PARIS — France’s new government has unveiled its 2025 belt-tightening budget bill, with plans for major tax hikes and spending cuts aimed at tackling the country’s giant deficit.
Prime Minister Michel Barnier, a conservative, described the massive hole in the public finances as a “ sword of Damocles ” that could bring the euro zone’s second-biggest economy “to the edge of the precipice.”
Still, his budget plans have angered many in the country and are expected to be harshly debated in parliament in the coming weeks, with his government’s survival at stake.
France has a high level of public spending driven by generous social welfare programs, healthcare and education - and a heavy tax burden that falls short of covering the costs. For over two decades, the country struggled to keep its deficit below the European Union’s target of 3% of its gross domestic product (GDP).
France’s debt increased significantly because of the economic slowdown caused by the COVID-19 pandemic. President Emmanuel Macron applied a “whatever it takes” strategy based on state intervention to save jobs and businesses, including a massive partial unemployment program and subsidized childcare leave.
Following the virus crisis, Macron’s former centrist government vowed to put the country’s finances back on track. But budget overruns and lower-than-expected tax revenues instead dug a bigger hole. This year’s budget deficit is expected to reach 6.1% of GDP.
Barnier, appointed in September following surprise legislative elections, has vowed to reduce it to 5% next year.
France is under pressure from the European Union’s executive body to reduce its debt. Earlier this year, the EU’s executive arm placed it under a formal procedure for countries running up excessive debt, the first step in a long process before member states can be hemmed in and pushed to take corrective action.
Barnier decided to delay the target date for reaching the euro zone’s 3% deficit goal from 2027 to 2029.
The situation also affects France’s credibility on financial markets, making its borrowing costs surge.
France “is in the situation of a family living beyond its means,” the governor of the Bank of France, François Villeroy de Galhau, said on France Info radio. “Therefore it has to reduce its expenses and increase its income a little.

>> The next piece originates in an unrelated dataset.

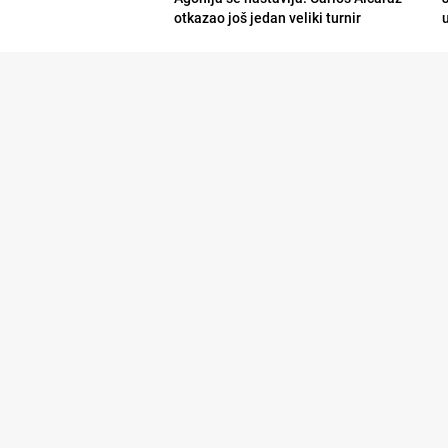
otkazao još jedan veliki turnir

First of all, we need to control our spending, because when you compare France to our European neighbors, we have the same social model, the same public service model, but it costs us a lot more.”
“We need an effort from just about everyone,” Villeroy de Galhau said.
The Barnier government unveiled plans for a 60 billion euro ($65 billion) budget squeeze next year. That involves raising taxes — a risky move in a country already known for its heavy tax burden.
Plans include the creation of new taxes - presented as temporary - on about 24,000 wealthiest households and on the profits within France of hundreds of large companies.
The bill also plans to increase taxes on electricity, air travel and polluting cars.
The government is also seeking ways to cut spending, including freezing state pensions for six months next year and reducing support for apprenticeships and subsidized contracts.
France’s generous social security program also faces spending cuts, through measures such as cutting reimbursements for medical costs and sick pay.
The defense budget, which received a big boost following the war in Ukraine, is expected to be preserved.
Left-wing opposition lawmakers and labor unions are criticizing the “austerity budget” as unfair, saying it could deeply affect millions of low-income families, apprentices, retirees and small businesses.
“The cuts in public spending and the social safety net have a greater impact on the lives of the working and middle classes,” said hard-left lawmaker Eric Coquerel, head of the Finance committee in the National Assembly.
“Employees and pensioners are once again being asked to pay the bill,” the far-left labor union CGT said.
The CFDT, a more moderate left-wing union, also criticized Barnier’s plans, warning of “a significant deterioration in public services such as education, and a further weakening of our healthcare system.”
Employers’ unions, too, warned against the potential impact of tax hikes on businesses, including possible job losses. The government’s plans “will result in a sharp rise in costs for companies,” the Confederation of Small and Medium Size Firms (CPME) said.
The budget battle will be fiercely debated in the lower house of parliament, where the governing coalition lacks a majority.
France’s National Assembly is divided into three major blocs: the left-wing New Popular Front, the far-right National Rally party, and Macron’s centrist allies who made a deal with the conservatives to be able to govern.
Barnier’s budget approach has angered many, including centrists within his own coalition who see tax reduction as a key requirement for preserving France’s competitiveness in the world.
Left-wing opposition lawmakers will seek to subsequently amend the bill, while some in the far-right have criticized plans for major concessions from the low and middle classes.
With its survival at stake, the government may have to backtrack on some of the planned measures because losing a budget vote would prompt a deep political crisis.
Barnier is forced to rely on the far right’s good will to avoid being ousted by a no-confidence vote.
Another option for the government would be to use a special constitutional power to pass the budget without a vote, but that could also trigger a no-confidence motion, with an uncertain outcome.
The budget bill needs to be approved by the end of the year.
“High political fragmentation and a minority government complicate France’s ability to deliver on sustainable fiscal consolidation policies,” Fitch Ratings agency said last week as it lowered France’s outlook from “stable” to “negative.”